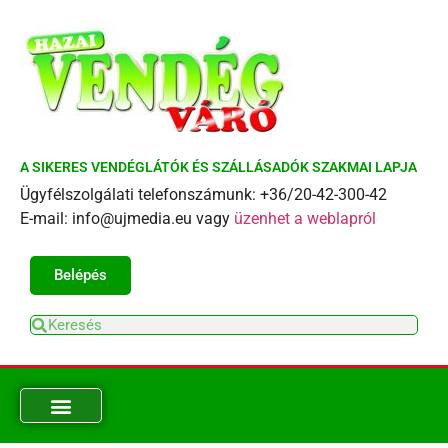
A SIKERES VENDÉGLÁTÓK ÉS SZÁLLÁSADÓK SZAKMAI LAPJA
Ügyfélszolgálati telefonszámunk: +36/20-42-300-42
E-mail: info@ujmedia.eu vagy
üzenhet a weblapról
Belépés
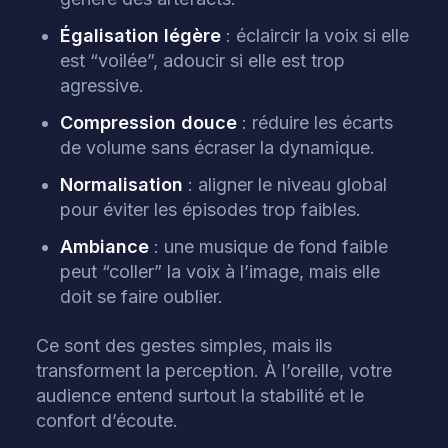
Égalisation légère
: éclaircir la voix si elle
est “voilée”, adoucir si elle est trop
agressive.
Compression douce
: réduire les écarts
de volume sans écraser la dynamique.
Normalisation
: aligner le niveau global
pour éviter les épisodes trop faibles.
Ambiance
: une musique de fond faible
peut “coller” la voix à l’image, mais elle
doit se faire oublier.
Ce sont des gestes simples, mais ils
transforment la perception. À l’oreille, votre
audience entend surtout la stabilité et le
confort d’écoute.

----

An exact copy of the lines above between the line holding "réduire les écarts" and the line holding "doit se faire oublier.", inclusive, is the whole answer.

* Problem solution:
: réduire les écarts
de volume sans écraser la dynamique.
Normalisation
: aligner le niveau global
pour éviter les épisodes trop faibles.
Ambiance
: une musique de fond faible
peut “coller” la voix à l’image, mais elle
doit se faire oublier.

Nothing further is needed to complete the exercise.